Hi,
Hopefully someone can answer a couple of fairly simple :) questions:
1) Using the SAX2 API to process lots of small documents I'm not really getting the performance I'd like. I looked at the documentation for setting features on the parser to minimise the work done but the descriptions of each seems a little vague. Can anyone recomend the best setting for these options is to prevent as much validation as possible - ie to get the optimum performance? What effect does each do? I'm currently doing:
m_xerces_parser->setFeature(XMLUni::fgSAX2CoreValidation, false);
m_xerces_parser->setFeature(XMLUni::fgSAX2CoreNameSpaces, true);
m_xerces_parser->setFeature(XMLUni::fgXercesSchema, false);
I tried switching off CoreNameSpaces as I resolve and validate namespaces at an application level but I didn't get the behaviour I was expecting. This seems to prevent startPrefixMapping() getting called back for namespace declarations and just swallows them up. I was expecting by setting this flag off that the namespace declarations would basically just be treated as regular attributes and be available in the Attribute list via the startElement() callback method. Is this not the case?
On a related note is there any performance difference between using the SAX (1?) parser and SAX2 parse?
2) We recently switched to using ICU. Although I haven't benchmarked at all I'm a bit nervous about the impact of this on performance. Does anyone know if there is much of a difference?
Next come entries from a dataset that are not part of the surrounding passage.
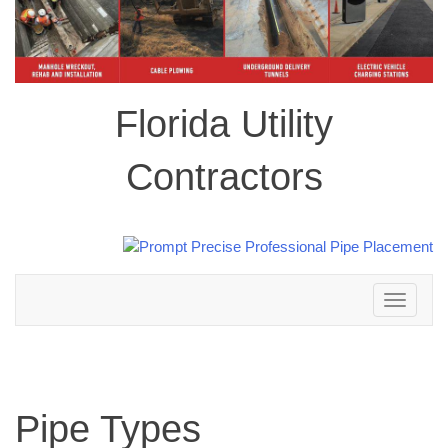
Florida Utility
Contractors
Toggle
navigation
Pipe Types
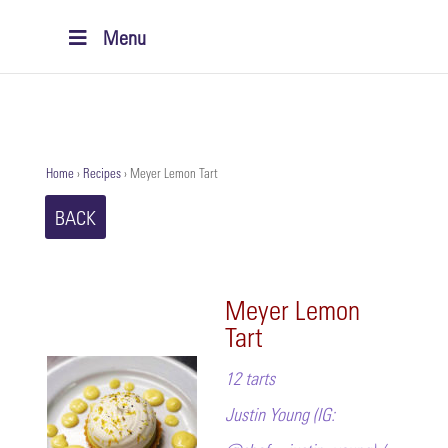
Menu
Home
›
Recipes
›
Meyer Lemon Tart
BACK
Meyer Lemon
Tart
12 tarts
Justin Young (IG:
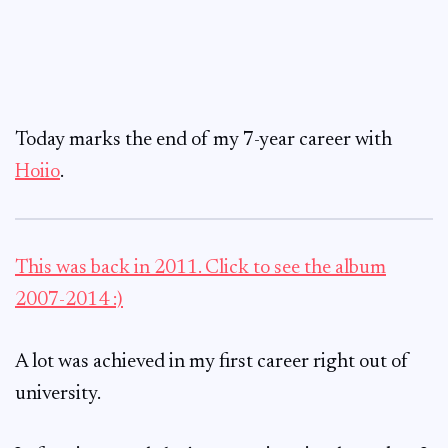
Today marks the end of my 7-year career with
Hoiio
.
This was back in 2011. Click to see the album
2007-2014 :)
A lot was achieved in my first career right out of
university.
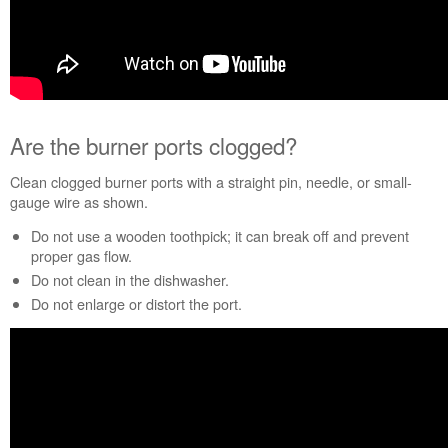
Plan?
United
States
Canada
Are the burner ports clogged?
Clean clogged burner ports with a straight pin, needle, or small-
gauge wire as shown.
Do not use a wooden toothpick; it can break off and prevent
proper gas flow.
Do not clean in the dishwasher.
Do not enlarge or distort the port.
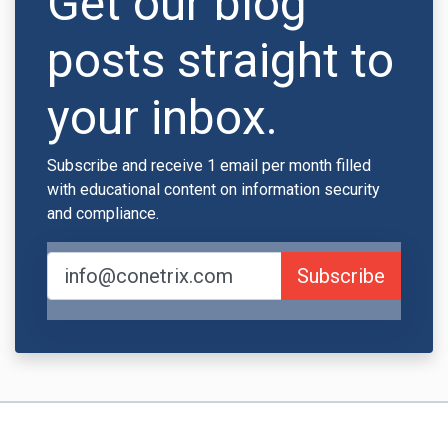
Get our blog
posts straight to
your inbox.
Subscribe and receive 1 email per month filled
with educational content on information security
and compliance.
Subscribe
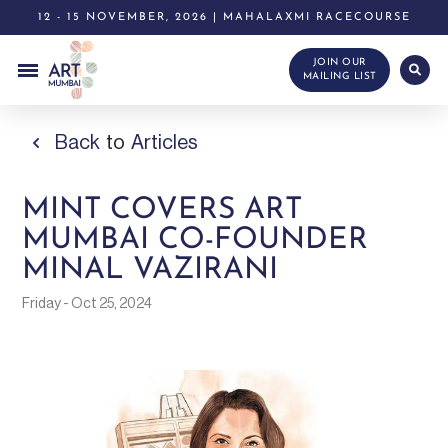
12 - 15 NOVEMBER, 2026 | MAHALAXMI RACECOURSE
JOIN OUR
MAILING LIST
Back
to
Articles
MINT COVERS ART
MUMBAI CO-FOUNDER
MINAL VAZIRANI
Friday - Oct 25, 2024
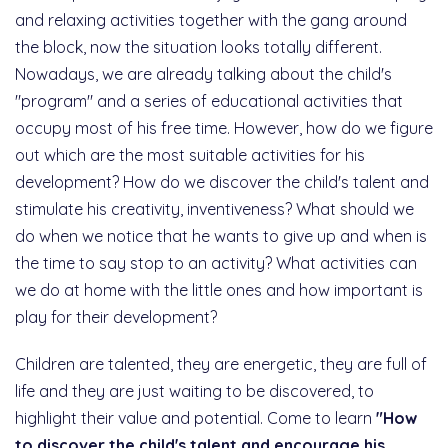
and relaxing activities together with the gang around
the block, now the situation looks totally different.
Nowadays, we are already talking about the child's
"program" and a series of educational activities that
occupy most of his free time. However, how do we figure
out which are the most suitable activities for his
development? How do we discover the child's talent and
stimulate his creativity, inventiveness? What should we
do when we notice that he wants to give up and when is
the time to say stop to an activity? What activities can
we do at home with the little ones and how important is
play for their development?
Children are talented, they are energetic, they are full of
life and they are just waiting to be discovered, to
highlight their value and potential. Come to learn
"How
to discover the child's talent and encourage his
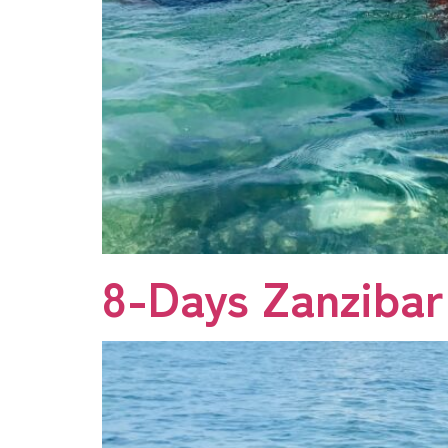
8-Days Zanzibar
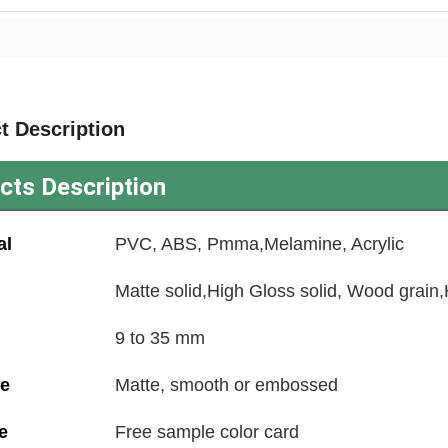
t Description
cts Description
al
PVC, ABS, Pmma,Melamine, Acrylic
Matte solid,High Gloss solid, Wood grain
9 to 35 mm
ce
Matte, smooth or embossed
e
Free sample color card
If there is, it would seem to make sense to rather than have an all ICU library or all non ICU library to build the ICU library so that it can be used in either mode. This would allow changing the transcoding method at runtime based on user requirements. In some instances, users of an application that utilises Xerces would care about the extra support offered by ICU, but in other instances users would prefer to sacrifice this for performance. Any thoughts?
Thanks and regards,
SImon